Distributing the Kalman Filter for Large-Scale Systems (0708.0242v2)

Abstract: This paper derives a \emph{distributed} Kalman filter to estimate a sparsely connected, large-scale, $n-$dimensional, dynamical system monitored by a network of $N$ sensors. Local Kalman filters are implemented on the ($n_l-$dimensional, where $n_l\ll n$) sub-systems that are obtained after spatially decomposing the large-scale system. The resulting sub-systems overlap, which along with an assimilation procedure on the local Kalman filters, preserve an $L$th order Gauss-Markovian structure of the centralized error processes. The information loss due to the $L$th order Gauss-Markovian approximation is controllable as it can be characterized by a divergence that decreases as $L\uparrow$. The order of the approximation, $L$, leads to a lower bound on the dimension of the sub-systems, hence, providing a criterion for sub-system selection. The assimilation procedure is carried out on the local error covariances with a distributed iterate collapse inversion (DICI) algorithm that we introduce. The DICI algorithm computes the (approximated) centralized Riccati and Lyapunov equations iteratively with only local communication and low-order computation. We fuse the observations that are common among the local Kalman filters using bipartite fusion graphs and consensus averaging algorithms. The proposed algorithm achieves full distribution of the Kalman filter that is coherent with the centralized Kalman filter with an $L$th order Gaussian-Markovian structure on the centralized error processes. Nowhere storage, communication, or computation of $n-$dimensional vectors and matrices is needed; only $n_l \ll n$ dimensional vectors and matrices are communicated or used in the computation at the sensors.
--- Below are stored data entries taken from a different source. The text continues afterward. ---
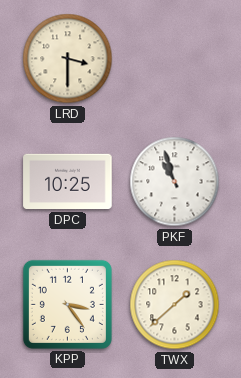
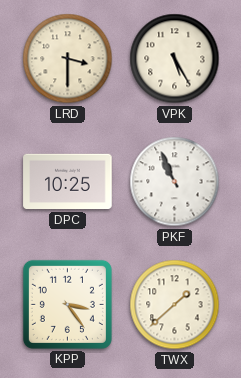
VPK: none -> 5:25
PKF: 10:57 -> 10:56
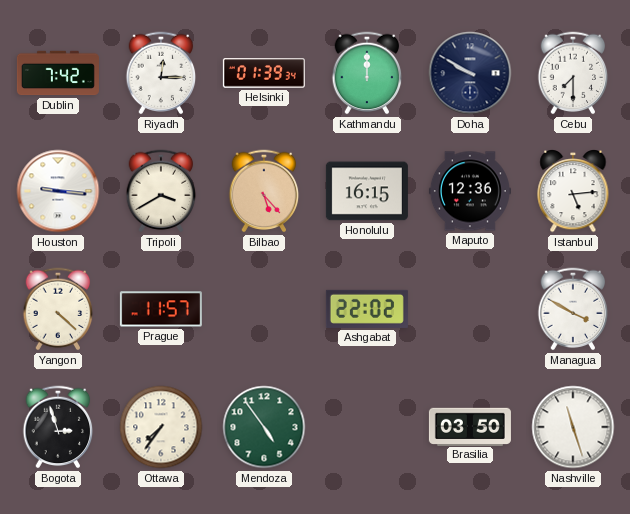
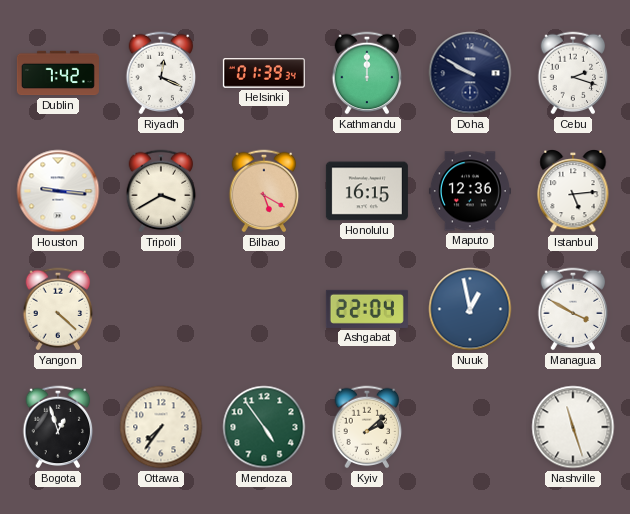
Riyadh: 12:15 -> 12:19
Cebu: 7:30 -> 2:18
Bilbao: 5:23 -> 5:20
Prague: 11:57 -> none
Ashgabat: 22:02 -> 22:04
Nuuk: none -> 12:58
Bogota: 2:57 -> 12:57
Kyiv: none -> 2:08
Brasilia: 03:50 -> none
• The paper introduces a distributed Kalman filter method that exploits spatial decomposition to lower computational burdens.
• It employs a DICI algorithm for iterative local matrix inversion, ensuring the accuracy of centralized solutions.
• The approach integrates overlapping sensor data via consensus averaging to achieve robust state estimation in large sensor networks.

Overview of Distributed Kalman Filtering for Large-Scale Systems

The paper "Distributing the Kalman Filter for Large-Scale Systems" by Usman A. Khan and Jos M. F. Moura tackles the challenges of implementing Kalman filters in large-scale dynamical systems. It introduces a distributed algorithm aimed at managing extensive computations and communication burdens that arise in centralized procedures.

Core Contributions

The central theme of the paper is the derivation of a distributed Kalman filter designed to estimate states in large-scale systems monitored by a network of sensors. The authors propose deploying local Kalman filters on spatially decomposed sub-systems, which are notably lower-dimensional than the original system. These sub-systems overlap, and the authors preserve the Gauss-Markovian structure of the centralized error processes by employing an approximation method, the order of which is adaptable and leads to a lower bound on sub-system dimensions.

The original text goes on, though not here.